Kata’s are the answer if retaining athletes is the goal. Who gets hurt if we nurture our young by bringing them along slowly? They’re still practicing. They’re attending events. They’re still supporting their teammates. They get to learn about competition without having to go through the sting of lopsided outcomes. Tournament operators still receive their entry fee revenue which is important to the sport. Every child goes home with a ribbon and as a much larger benefit; parents are on their way home before noon with their achiever child in tow.
Logistically, set aside two mats for the Kata’s and tape each one into four smaller wrestling sections. That way we can have 8 Kata stations handling 16 beginners all at the same time.
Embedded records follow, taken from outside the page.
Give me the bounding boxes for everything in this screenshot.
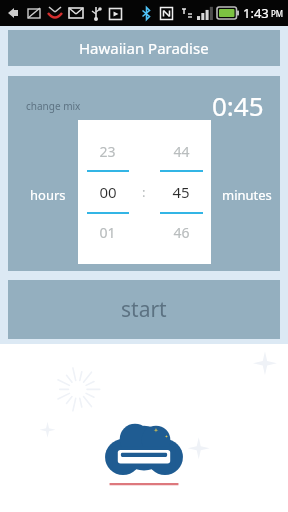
staticText: PM xyxy=(271,8,284,19)
button[interactable]: 44 xyxy=(151,120,211,264)
staticText: 00 xyxy=(99,182,117,202)
staticText: 46 xyxy=(173,223,190,242)
staticText: 1:43 xyxy=(243,4,269,22)
button[interactable]: Hawaiian Paradise xyxy=(8,30,280,66)
staticText: start xyxy=(121,295,167,324)
staticText: minutes xyxy=(222,186,272,204)
staticText: : xyxy=(142,183,146,201)
staticText: 45 xyxy=(172,182,190,202)
staticText: 0:45 xyxy=(212,88,264,123)
staticText: Hawaiian Paradise xyxy=(79,38,209,58)
button[interactable]: change mix xyxy=(26,99,81,113)
staticText: 23 xyxy=(99,142,116,161)
staticText: 01 xyxy=(99,223,116,242)
staticText: 44 xyxy=(173,142,190,161)
staticText: hours xyxy=(30,186,66,204)
button[interactable]: 23 xyxy=(78,120,137,264)
button[interactable]: start xyxy=(8,280,280,339)
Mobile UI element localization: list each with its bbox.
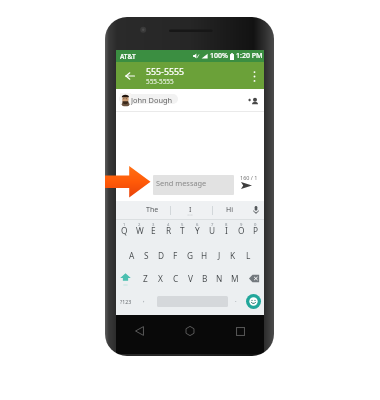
- staticText: B: [202, 273, 208, 284]
- button[interactable]: V: [183, 266, 198, 290]
- button[interactable]: 8: [219, 220, 234, 244]
- button[interactable]: Voice input: [248, 201, 264, 219]
- staticText: 3: [152, 222, 155, 228]
- staticText: Y: [195, 225, 200, 236]
- staticText: 6: [196, 222, 199, 228]
- staticText: I: [189, 205, 192, 215]
- staticText: 1: [123, 222, 126, 228]
- button[interactable]: Back: [131, 323, 147, 339]
- button[interactable]: G: [183, 244, 197, 268]
- staticText: T: [180, 225, 185, 236]
- button[interactable]: L: [241, 244, 255, 268]
- staticText: A: [129, 250, 135, 261]
- staticText: J: [218, 250, 221, 261]
- staticText: 555-5555: [146, 77, 174, 86]
- staticText: I: [225, 225, 228, 236]
- button[interactable]: M: [227, 266, 242, 290]
- staticText: H: [201, 250, 208, 261]
- button[interactable]: [153, 175, 234, 195]
- button[interactable]: Back: [120, 64, 140, 88]
- button[interactable]: Backspace: [246, 267, 262, 289]
- button[interactable]: 6: [190, 220, 205, 244]
- staticText: 9: [240, 222, 243, 228]
- button[interactable]: X: [153, 266, 168, 290]
- button[interactable]: D: [154, 244, 168, 268]
- staticText: .: [235, 296, 237, 304]
- staticText: 2: [138, 222, 141, 228]
- button[interactable]: Emoji: [245, 291, 261, 311]
- staticText: D: [158, 250, 165, 261]
- button[interactable]: K: [226, 244, 240, 268]
- button[interactable]: Z: [138, 266, 153, 290]
- staticText: ,: [143, 296, 145, 304]
- staticText: AT&T: [120, 52, 136, 61]
- staticText: 7: [211, 222, 214, 228]
- staticText: P: [253, 225, 259, 236]
- staticText: 4: [167, 222, 170, 228]
- staticText: C: [173, 273, 179, 284]
- button[interactable]: 9: [234, 220, 249, 244]
- staticText: Hi: [226, 205, 233, 215]
- button[interactable]: 2: [132, 220, 147, 244]
- button[interactable]: 7: [205, 220, 220, 244]
- button[interactable]: [119, 94, 178, 104]
- staticText: 1:20 PM: [236, 51, 263, 61]
- button[interactable]: Shift: [117, 267, 134, 289]
- staticText: O: [238, 225, 245, 236]
- staticText: 555-5555: [146, 66, 185, 78]
- staticText: X: [158, 273, 163, 284]
- staticText: 8: [225, 222, 228, 228]
- button[interactable]: 5: [175, 220, 190, 244]
- button[interactable]: N: [212, 266, 227, 290]
- staticText: U: [209, 225, 216, 236]
- staticText: Send message: [156, 178, 207, 188]
- button[interactable]: ,: [138, 291, 150, 311]
- button[interactable]: ?123: [117, 291, 135, 311]
- button[interactable]: Recents: [232, 323, 248, 339]
- button[interactable]: 1: [117, 220, 132, 244]
- staticText: W: [136, 225, 144, 236]
- button[interactable]: Home: [182, 323, 198, 339]
- button[interactable]: F: [168, 244, 182, 268]
- staticText: G: [187, 250, 194, 261]
- button[interactable]: S: [139, 244, 153, 268]
- button[interactable]: A: [125, 244, 139, 268]
- button[interactable]: 3: [146, 220, 161, 244]
- button[interactable]: J: [212, 244, 226, 268]
- staticText: M: [231, 273, 239, 284]
- button[interactable]: 0: [248, 220, 263, 244]
- staticText: E: [151, 225, 156, 236]
- button[interactable]: Send: [239, 180, 253, 191]
- staticText: K: [230, 250, 236, 261]
- staticText: L: [246, 250, 251, 261]
- staticText: N: [216, 273, 223, 284]
- button[interactable]: 4: [161, 220, 176, 244]
- staticText: Q: [121, 225, 128, 236]
- button[interactable]: H: [197, 244, 211, 268]
- button[interactable]: B: [197, 266, 212, 290]
- staticText: 0: [254, 222, 257, 228]
- button[interactable]: C: [168, 266, 183, 290]
- staticText: Z: [143, 273, 148, 284]
- button[interactable]: More options: [247, 64, 261, 88]
- staticText: ?123: [120, 298, 132, 305]
- staticText: S: [144, 250, 149, 261]
- staticText: 100%: [210, 51, 228, 61]
- staticText: John Dough: [131, 95, 173, 105]
- staticText: The: [146, 205, 159, 215]
- staticText: R: [166, 225, 172, 236]
- staticText: V: [188, 273, 193, 284]
- button[interactable]: Add person: [246, 94, 260, 108]
- staticText: F: [173, 250, 178, 261]
- staticText: 160 / 1: [240, 174, 258, 181]
- staticText: 5: [181, 222, 184, 228]
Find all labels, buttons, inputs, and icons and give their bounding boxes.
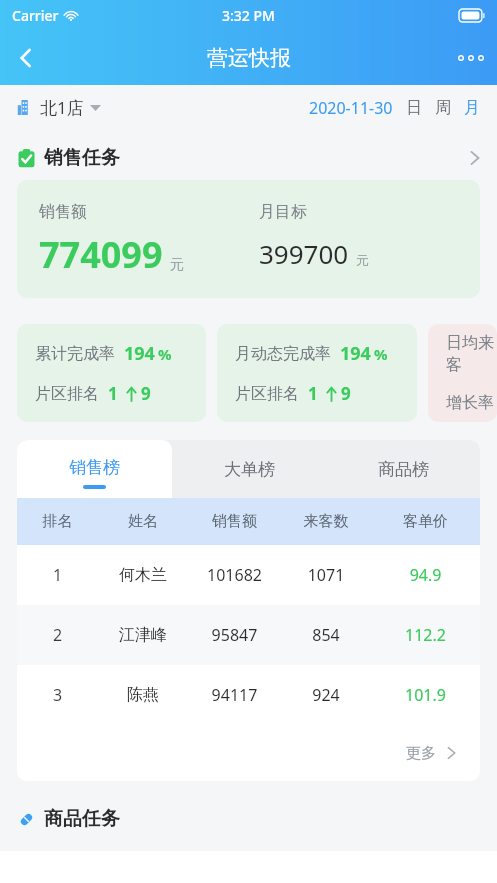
button[interactable]: 日 [406, 98, 422, 118]
staticText: 销售任务 [44, 146, 120, 170]
staticText: 924 [281, 684, 371, 706]
staticText: 更多 [406, 744, 436, 763]
staticText: 1 [108, 382, 118, 405]
staticText: 112.2 [371, 624, 480, 646]
button[interactable]: More options [445, 32, 497, 84]
staticText: 姓名 [98, 512, 188, 531]
staticText: 元 [356, 252, 369, 268]
staticText: 元 [170, 256, 184, 274]
staticText: % [158, 344, 172, 364]
button[interactable]: 2020-11-30 [309, 97, 393, 119]
staticText: 来客数 [281, 512, 371, 531]
staticText: 2 [17, 624, 98, 646]
button[interactable]: 商品榜 [326, 440, 480, 498]
staticText: 94117 [188, 684, 281, 706]
staticText: 94.9 [371, 564, 480, 586]
staticText: 101682 [188, 564, 281, 586]
staticText: 排名 [17, 512, 98, 531]
staticText: 1 [17, 564, 98, 586]
button[interactable]: 月动态完成率 [217, 324, 417, 422]
staticText: 月目标 [259, 202, 307, 222]
button[interactable]: 北1店 [17, 96, 101, 119]
button[interactable]: 更多 [17, 725, 480, 781]
staticText: 销售额 [39, 202, 87, 222]
staticText: 销售额 [188, 512, 281, 531]
button[interactable]: 1 [17, 545, 480, 605]
staticText: 854 [281, 624, 371, 646]
staticText: 客单价 [371, 512, 480, 531]
button[interactable]: 3 [17, 665, 480, 725]
staticText: 3 [17, 684, 98, 706]
button[interactable]: 日均来客 [428, 324, 497, 422]
staticText: 9 [141, 382, 151, 405]
staticText: 774099 [39, 230, 163, 279]
staticText: 101.9 [371, 684, 480, 706]
staticText: 销售榜 [69, 457, 120, 478]
staticText: 商品榜 [378, 459, 429, 480]
staticText: 江津峰 [98, 625, 188, 645]
staticText: 月动态完成率 [235, 344, 331, 364]
staticText: % [374, 344, 388, 364]
staticText: 3:32 PM [222, 6, 275, 25]
staticText: 日均来客 [446, 333, 497, 375]
button[interactable]: 周 [435, 98, 451, 118]
staticText: 商品任务 [44, 807, 120, 831]
staticText: 1 [308, 382, 318, 405]
staticText: 片区排名 [35, 384, 99, 404]
staticText: 片区排名 [235, 384, 299, 404]
button[interactable]: 销售榜 [17, 440, 172, 498]
button[interactable]: Back [0, 32, 52, 84]
button[interactable]: 销售额 [17, 180, 480, 298]
staticText: 何木兰 [98, 565, 188, 585]
staticText: 营运快报 [207, 45, 291, 71]
button[interactable]: 商品任务 [0, 797, 497, 841]
staticText: 陈燕 [98, 685, 188, 705]
staticText: 9 [341, 382, 351, 405]
staticText: 1071 [281, 564, 371, 586]
button[interactable]: 2 [17, 605, 480, 665]
staticText: Carrier [12, 6, 59, 25]
button[interactable]: 累计完成率 [17, 324, 206, 422]
button[interactable]: 销售任务 [0, 136, 497, 180]
staticText: 194 [124, 341, 155, 366]
staticText: 194 [340, 341, 371, 366]
staticText: 增长率 [446, 393, 494, 413]
button[interactable]: 月 [464, 98, 480, 118]
button[interactable]: 大单榜 [172, 440, 326, 498]
staticText: 累计完成率 [35, 344, 115, 364]
staticText: 大单榜 [224, 459, 275, 480]
staticText: 95847 [188, 624, 281, 646]
staticText: 北1店 [40, 96, 84, 119]
staticText: 399700 [259, 236, 349, 271]
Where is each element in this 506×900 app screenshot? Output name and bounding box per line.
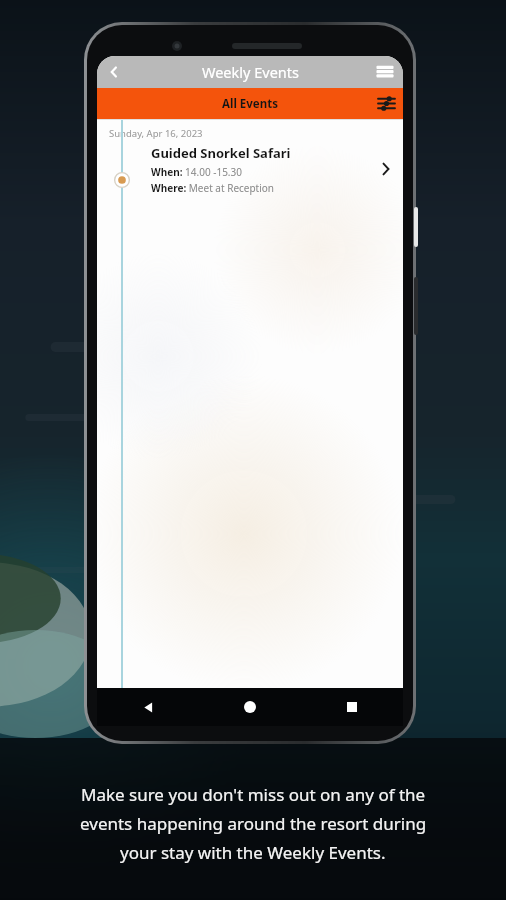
button[interactable]: All Events	[97, 88, 403, 119]
staticText: Weekly Events	[202, 62, 299, 82]
button[interactable]: Menu	[367, 56, 403, 88]
button[interactable]: Back	[97, 56, 131, 88]
button[interactable]: Home	[235, 692, 265, 722]
button[interactable]: Filter	[369, 88, 403, 119]
button[interactable]: Guided Snorkel Safari	[97, 140, 403, 198]
staticText: Sunday, Apr 16, 2023	[109, 127, 203, 140]
button[interactable]: Open event	[369, 152, 403, 186]
staticText: Where: Meet at Reception	[151, 181, 275, 195]
staticText: Make sure you don't miss out on any of t…	[81, 783, 426, 806]
button[interactable]: Back	[133, 692, 163, 722]
button[interactable]: Recent apps	[337, 692, 367, 722]
staticText: your stay with the Weekly Events.	[120, 841, 386, 864]
staticText: Guided Snorkel Safari	[151, 144, 291, 162]
staticText: When: 14.00 -15.30	[151, 165, 242, 179]
staticText: All Events	[222, 96, 278, 112]
staticText: events happening around the resort durin…	[80, 812, 427, 835]
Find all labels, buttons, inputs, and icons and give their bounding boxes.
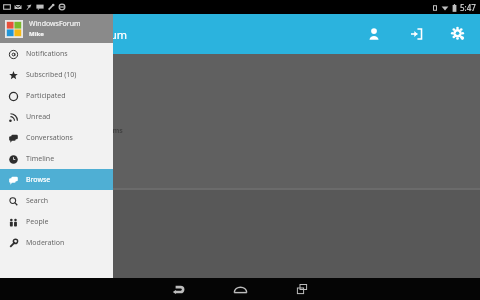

As a secondary thought, maybe what we should consider is one calendar year without live fire events and the completion of 6 levels of Kata’s; each one building on the previous one. It can be 4 or 8, you decide, but what we should be working toward is a better way of preparing our wrestler’s for success when they actually enter competition. Maybe develop a report card for the sport where the athlete has to have 80% of the boxes checked off before being allowed to enter competition. I think you see where I’m trying to go here.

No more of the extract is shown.